OcclusionFormer: Arranging Z-Order for Layout-Grounded Image Generation¶

Conference: ICML2026
arXiv: 2605.21343
Code: https://henghuiding.com/OcclusionFormer/ (Project Page)
Area: Image Generation / Layout-to-Image / Diffusion Models
Keywords: Layout-to-Image, Z-order Occlusion, Volume Rendering, Instance Decoupling, DiT

TL;DR¶

Addressing texture entanglement and hierarchical confusion in overlapping regions of layout-to-image generation, the authors construct a large-scale dataset SA-Z with explicit Z-order and amodal annotations. They propose OcclusionFormer, which explicitly models occlusion priority via instance decoupling and volume rendering, and strengthens spatial consistency with a queried alignment loss. Occlusion-aware metrics on the OverLayBench Complex subset and the self-constructed SA-Z Eval significantly outperform strong baselines such as Eligen, Creatilayout, and InstanceAssemble.

Background & Motivation¶

Background: Layout-to-image generation injects 2D/3D bounding boxes as spatial conditions into diffusion models. Driven by works like GLIGEN, Eligen, and Creatilayout, it has achieved considerable success in the spatial controllability of single instances, serving as infrastructure for tasks like complex scene synthesis and visual storytelling.

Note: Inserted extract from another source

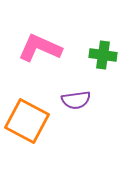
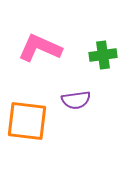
green cross: rotated 16 degrees counterclockwise
orange square: rotated 21 degrees counterclockwise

Limitations of Prior Work: Once multiple bounding boxes overlap, mainstream methods fail: objects in overlapping areas exhibit texture entanglement, inverted hierarchies, or are forced to retract to cover only visible parts. The reason is that these methods treat layout as a 2D planar condition with zero concept of "who obscures whom." Users typically draw amodal boxes (full extent) and assume a depth order that the model cannot infer.

Key Challenge: While Z-buffers have long solved occlusion in computer graphics, the attention mechanism of diffusion models naturally mixes features "indiscriminately" on a 2D plane, lacking an explicit Z-axis dimension. LaRender attempted to use training-free volume rendering, but it diverted cross-attention space for occlusion control, losing global prompts, remaining sensitive to hyperparameters, and easily deviating in complex scenes.

Goal: (1) Provide an open-vocabulary, large-scale training set with Z-order and amodal annotations; (2) Design a training-based scheme that explicitly models Z-order within the DiT framework without damaging pre-training capabilities, providing physically consistent hierarchies in overlapping regions.

Key Insight: The authors argue that training-free heuristics are insufficient; "data-driven + explicit supervision" is necessary. Specifically, each instance is "decoupled" into an independent layer and then "composed" back according to the user-specified occlusion order using volume rendering. Finally, mask supervision is used to anchor spatial geometry.

Core Idea: Treat image generation as a volume rendering process along orthogonal camera rays—each instance independently performs MM-Attention within its box to obtain a "layer." The learned density \(\sigma_i\) is then used to compute transmittance \(T_i\) and opacity \(\alpha_i\) for weighted composition according to Z-order. Simultaneously, a queried alignment loss is introduced to "weld" the feature geometry of each instance to the GT mask.

Method¶

OcclusionFormer addresses the issue where diffusion model attention naturally mixes features on a 2D plane without Z-axis awareness, leading to texture entanglement in overlapping regions. Its core concept is to reinterpret image generation as volume rendering along orthogonal camera rays: first decoupling each instance into independent feature layers, then composing these layers orderly using NeRF-style transmittance formulas based on the user-provided occlusion order. This module is integrated after each MM-Attention block in Flux.1-dev (DiT + Rectified Flow), fine-tuned using only LoRA (rank=4) to preserve the pre-trained backbone.

Overall Architecture¶

The input is a set of instance conditions \((M_i, B_i, \mathcal{O}_i, C_i, P)\) (mask, bounding box, occlusion set, instance caption, global prompt). Each DiT block first runs a frozen global MM-Attention to obtain visual features \(\mathbf{Z}\in\mathbb{R}^{L\times D}\), followed by three steps: extracting local tokens based on instance boxes to compute "independent layers" \(\hat{\mathbf{Z}}_i\) via separate attention; composing all layers into \(\mathbf{Z}_{out}\) using volume rendering based on Z-order \(\mathcal{O}_i\) and adding it back residually; and using a learnable query to extract spatial similarity maps from each layer via a lightweight CNN to predict foreground probability, supervised by GT masks. The training objective is \(\mathcal{L}_{total} = \mathcal{L}_{flow} + \lambda \mathcal{L}_{align}\) with \(\lambda=0.5\).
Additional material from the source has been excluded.